Kitabının adı ‘‘Ben kırmızıyı seçtim aşk mavinin altındaydı’’ ya. Tabii biz eşimle gülmeye başladık. Evli ama anlaşılan kitabını başka bir kadına itaf etmiş. Biz ne söyleyecek diye bekliyoruz, kıvıracağını düşünüyoruz. Ne oldu dersin? Mehmet Yılmaz, soruya öyle bir cevap verdi ki, biz eşimle dumura uğradık! Çünkü aynen şöyle dedi:
- Adını söylemem... Ama o kendini biliyor... Ben de elbette onu biliyorum. Bu zaten başkalarını ilgilendirmez. O da ben de böyle düşünüyoruz...

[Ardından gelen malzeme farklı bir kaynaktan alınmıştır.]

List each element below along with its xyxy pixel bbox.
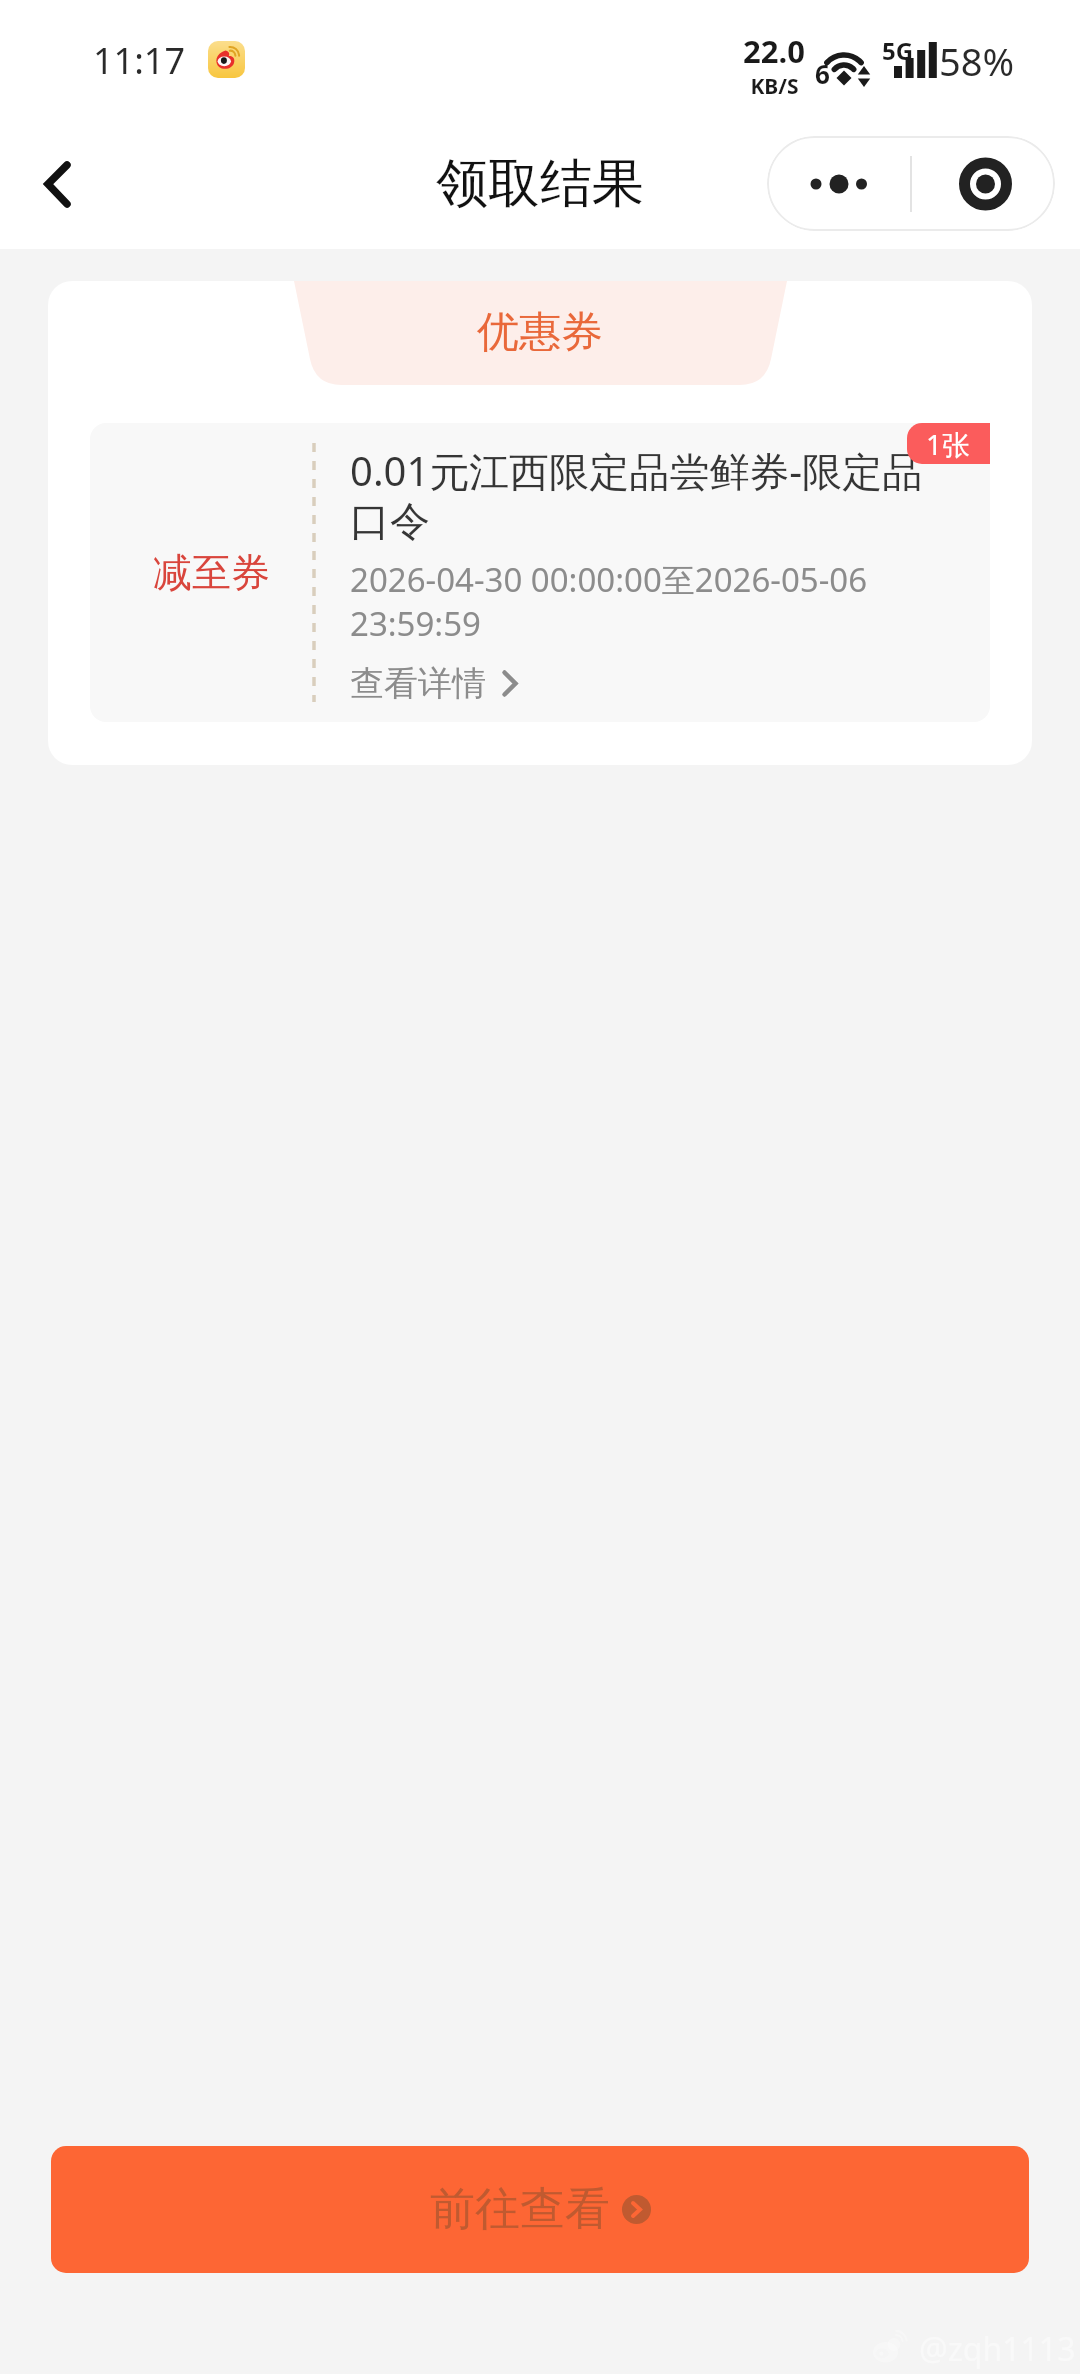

Resmen açık açık aşkını savundu. Spiker ‘‘Ama evlisiniz...’’ diyor, kem küm ediyor. Mehmet Yılmaz ise oralı değil, mangalda kül bırakmıyor. Bugüne kadar ne böyle röportaj gördüm, ne de duydum. Vallahi seninkiler dahil, darılma yani. Tabii bu nasıl iş, hálá aklım almıyor! Düşünsene sen Zafer'le evliyken bir erkeğe kitap yazıp, armağan etseydin, sonra da kameralar önünde, ‘‘Evet ettim. Ama adını vermeyeceğim’’ deseydin Türk medyası seni linç etmez miydi? Kamuoyu seni topa tutmaz mıydı? Sokak ortasında taşlamaz mıydı? Eşin seni boşamaz mıydı? Bu nasıl bir çifte standarttır? Evli erkek yazara dokunmak yasak... Memlekette onca sorun varken, benim de kafam buna takıldı işte. (İnci H.)
Öldüren müezzin
Vallahi dayanamıyorum, yazıyorum artık. Ben ki ezan sesini bayılırım, yemin ederim, iyi okunan ezan, tarifi zor hisler uyandırır içimde. Ağlamak filan isterim. Ne zaman yurt dışında yaşamayı filan hayal etsem ‘‘Ama ezan sesi duymayacağım...’’ diye paniğe kapılırım. Aidiyet hissi sözünü ettiğim. Minarelerden yükselen o büyülü ses, buraya ne kadar ait olduğumu hissettiyor bana. Ama Bebek müezzini beni öldürüyor! Ukalalık etmek istemiyorum, müzik kulağım olduğunu filan da söylemiyorum, ama kardeşim bir ezan bu kadar mı kötü okunur! Yeni evim de öyle bir yerdeki, müezzin sanki evin içinde bağırıyor ve ben her seferinde ne yapacağımı şaşırıyorum. Acaba bir tek ben mi böyle düşünüyorum? Ayıp mı ediyorum? Böyle şeyleri yazmak günah mı? ‘‘Ezandır, kötü okunsa da önemi yoktur’’ demem mi gerekiyor? Allah beni affetsin ama her seferinde ne zaman bitecek diye bekliyorum...
Hayatın güzel yanları
Aşık olmak Yüz kaslarınız ağrıyana kadar gülmek Sıcak bir duş Özel bir bakış Manzaralı bir yolda araba kullanmak Radyoda birdenbire en sevdiğiniz şarkının çalması Yatağınıza uzanıp yağmurun sesini dinlemek Köpük banyosu Güzel bir sohbet Kumsal Geçen kış giydiğiniz montun cebinden 20 milyon çıkması Kendinize gülmek Gece yarısı saatlerce telefonda konuşmak Su fıskiyelerinin arasında koşmak Durup dururken gülmek Size güzel olduğunuzu söylene birisi İlk aşk Son aşk Bir erkeğin size yemek yapması ve şahane bir sofra hazırlaması Hakkınızda güzel şeyler söylendiğine kulak misafiri olmak Uyanıp daha uyuyacak birkaç saatiniz olduğunu farketmek İlk öpüşme Yeni arkadaşlar edinmek Yavru bir köpekle oynamak Hayal kurmak Sevgilinizle yorgana sarılıp iyi bir film seyretmek Güzel bir konsere gitmek Çekici bir yabancıyla bakışmak Çikolotalı kurabiye yapmak Sevdiğin insana sıkıca sarılmak İstediği armağanı açan kişinin yüzünün ifadesini görmek Güneşin doğuşunu seyretmek Ve bir söz: ‘‘Aldığın her nefesi fırsat bil, ot değilsin, yeniden bitemezsin’’ (Ömer Hayyam)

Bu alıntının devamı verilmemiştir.